Problem statement →
Beginning with the first line, return the material verbatim and without pictures.

Task material →

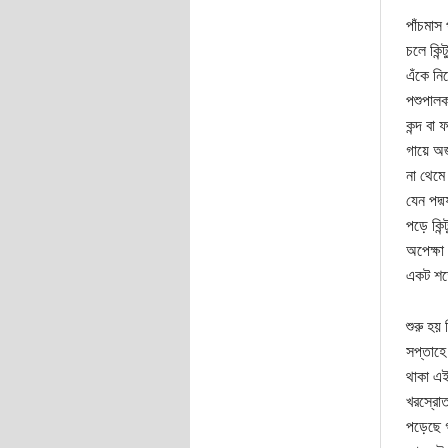
পাঁচমাস 
চলে কিন্
এঁকে নি
পশুপালক
কন্দ বা
গায়ে অ
না থেমে
যেন পদ্ম
পড়ে কি
অপেক্ষা 
একট শর্
শুরু হয়
সপ্তাহে
থাকা এই
খরস্রোত
পড়েছে গ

Task answer →
পাঁচমাস 
চলে কিন্
এঁকে নি
পশুপালক
কন্দ বা
গায়ে অ
না থেমে
যেন পদ্ম
পড়ে কি
অপেক্ষা 
একট শর্
শুরু হয়
সপ্তাহে
থাকা এই
খরস্রোত
পড়েছে গ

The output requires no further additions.